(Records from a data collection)
----

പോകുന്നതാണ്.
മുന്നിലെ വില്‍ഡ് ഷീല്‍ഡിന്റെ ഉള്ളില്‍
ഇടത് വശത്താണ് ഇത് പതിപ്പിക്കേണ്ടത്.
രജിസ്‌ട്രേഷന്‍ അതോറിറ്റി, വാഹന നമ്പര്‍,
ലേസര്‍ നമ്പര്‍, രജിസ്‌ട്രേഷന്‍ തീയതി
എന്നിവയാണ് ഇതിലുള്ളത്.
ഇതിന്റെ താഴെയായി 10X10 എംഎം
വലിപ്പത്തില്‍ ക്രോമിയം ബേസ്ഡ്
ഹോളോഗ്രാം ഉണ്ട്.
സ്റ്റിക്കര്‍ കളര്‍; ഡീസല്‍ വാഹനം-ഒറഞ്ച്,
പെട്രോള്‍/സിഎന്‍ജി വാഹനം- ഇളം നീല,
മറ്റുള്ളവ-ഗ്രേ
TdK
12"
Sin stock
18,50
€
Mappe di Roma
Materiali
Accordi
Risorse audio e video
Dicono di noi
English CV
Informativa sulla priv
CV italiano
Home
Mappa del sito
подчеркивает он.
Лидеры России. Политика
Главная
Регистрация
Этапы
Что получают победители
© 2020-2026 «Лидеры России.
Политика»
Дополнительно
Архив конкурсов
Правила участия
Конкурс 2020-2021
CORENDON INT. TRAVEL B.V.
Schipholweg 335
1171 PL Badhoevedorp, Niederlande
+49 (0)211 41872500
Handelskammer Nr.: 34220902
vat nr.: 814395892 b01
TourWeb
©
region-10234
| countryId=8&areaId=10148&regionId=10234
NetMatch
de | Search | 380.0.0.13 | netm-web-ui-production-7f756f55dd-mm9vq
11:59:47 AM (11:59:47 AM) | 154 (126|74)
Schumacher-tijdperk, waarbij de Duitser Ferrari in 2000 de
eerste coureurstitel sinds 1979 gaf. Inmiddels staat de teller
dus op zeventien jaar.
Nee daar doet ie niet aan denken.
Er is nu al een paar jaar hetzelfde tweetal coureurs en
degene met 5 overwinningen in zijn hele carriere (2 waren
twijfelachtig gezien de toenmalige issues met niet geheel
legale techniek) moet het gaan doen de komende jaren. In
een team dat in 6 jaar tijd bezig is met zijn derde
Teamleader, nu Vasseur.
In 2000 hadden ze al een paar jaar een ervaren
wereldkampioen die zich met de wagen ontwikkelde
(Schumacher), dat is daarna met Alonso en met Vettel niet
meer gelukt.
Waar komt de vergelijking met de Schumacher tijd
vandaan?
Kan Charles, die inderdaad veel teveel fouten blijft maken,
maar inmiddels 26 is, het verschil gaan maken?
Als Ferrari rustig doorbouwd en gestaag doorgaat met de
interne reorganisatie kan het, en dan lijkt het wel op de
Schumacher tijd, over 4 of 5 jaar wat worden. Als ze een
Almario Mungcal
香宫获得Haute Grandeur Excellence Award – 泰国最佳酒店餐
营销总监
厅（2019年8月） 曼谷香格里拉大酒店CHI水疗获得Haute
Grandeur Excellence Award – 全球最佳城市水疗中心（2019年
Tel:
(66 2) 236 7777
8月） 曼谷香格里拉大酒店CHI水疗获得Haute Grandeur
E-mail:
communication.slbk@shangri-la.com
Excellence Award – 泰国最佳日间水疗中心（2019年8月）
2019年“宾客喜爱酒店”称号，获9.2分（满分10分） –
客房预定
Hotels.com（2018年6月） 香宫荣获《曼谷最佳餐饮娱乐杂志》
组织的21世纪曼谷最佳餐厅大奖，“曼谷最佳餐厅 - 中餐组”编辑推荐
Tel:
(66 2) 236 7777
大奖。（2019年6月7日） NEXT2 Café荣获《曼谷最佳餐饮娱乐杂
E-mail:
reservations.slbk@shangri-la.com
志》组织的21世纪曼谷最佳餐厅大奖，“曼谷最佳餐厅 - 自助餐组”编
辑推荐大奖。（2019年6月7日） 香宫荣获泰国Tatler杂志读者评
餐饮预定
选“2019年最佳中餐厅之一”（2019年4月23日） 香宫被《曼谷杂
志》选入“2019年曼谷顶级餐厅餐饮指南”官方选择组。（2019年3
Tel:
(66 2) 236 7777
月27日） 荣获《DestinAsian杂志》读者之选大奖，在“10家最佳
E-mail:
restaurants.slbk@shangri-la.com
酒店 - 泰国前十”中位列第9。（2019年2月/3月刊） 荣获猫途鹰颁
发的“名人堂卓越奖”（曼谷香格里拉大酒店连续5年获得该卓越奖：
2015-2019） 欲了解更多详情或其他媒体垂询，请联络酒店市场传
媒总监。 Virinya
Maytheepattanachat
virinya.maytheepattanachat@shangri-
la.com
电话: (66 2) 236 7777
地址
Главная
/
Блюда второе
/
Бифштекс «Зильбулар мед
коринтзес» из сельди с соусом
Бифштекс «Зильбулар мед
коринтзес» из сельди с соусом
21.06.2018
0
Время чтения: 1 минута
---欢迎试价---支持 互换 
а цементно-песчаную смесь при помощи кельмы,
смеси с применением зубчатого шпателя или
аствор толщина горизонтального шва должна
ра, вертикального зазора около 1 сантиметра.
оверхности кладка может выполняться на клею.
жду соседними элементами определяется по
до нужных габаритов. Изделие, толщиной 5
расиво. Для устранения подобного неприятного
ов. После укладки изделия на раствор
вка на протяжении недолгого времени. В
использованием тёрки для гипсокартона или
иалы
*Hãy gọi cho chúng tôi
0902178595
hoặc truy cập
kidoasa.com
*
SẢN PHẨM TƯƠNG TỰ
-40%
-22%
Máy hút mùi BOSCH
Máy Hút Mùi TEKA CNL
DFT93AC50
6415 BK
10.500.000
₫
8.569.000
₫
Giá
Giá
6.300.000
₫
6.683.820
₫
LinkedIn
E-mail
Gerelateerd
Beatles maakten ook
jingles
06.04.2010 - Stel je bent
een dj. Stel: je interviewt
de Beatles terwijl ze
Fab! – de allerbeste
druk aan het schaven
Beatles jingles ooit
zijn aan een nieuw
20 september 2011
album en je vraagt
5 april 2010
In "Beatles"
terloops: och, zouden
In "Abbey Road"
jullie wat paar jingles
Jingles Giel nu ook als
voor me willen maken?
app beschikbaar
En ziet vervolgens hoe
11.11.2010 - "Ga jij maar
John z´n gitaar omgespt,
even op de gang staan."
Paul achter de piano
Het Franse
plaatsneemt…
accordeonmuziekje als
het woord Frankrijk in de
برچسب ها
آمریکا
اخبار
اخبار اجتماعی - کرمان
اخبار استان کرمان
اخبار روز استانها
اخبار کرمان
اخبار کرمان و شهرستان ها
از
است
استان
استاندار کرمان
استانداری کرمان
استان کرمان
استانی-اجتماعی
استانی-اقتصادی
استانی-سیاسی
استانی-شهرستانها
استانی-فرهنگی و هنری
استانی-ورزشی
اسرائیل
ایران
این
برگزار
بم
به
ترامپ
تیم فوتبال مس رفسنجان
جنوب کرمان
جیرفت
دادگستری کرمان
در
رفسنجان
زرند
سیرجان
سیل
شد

----

- **TASK PROMPT**:
Go through the data and copy every line that includes "Excellence".

- **RESULT**:
香宫获得Haute Grandeur Excellence Award – 泰国最佳酒店餐
Grandeur Excellence Award – 全球最佳城市水疗中心（2019年
Excellence Award – 泰国最佳日间水疗中心（2019年8月）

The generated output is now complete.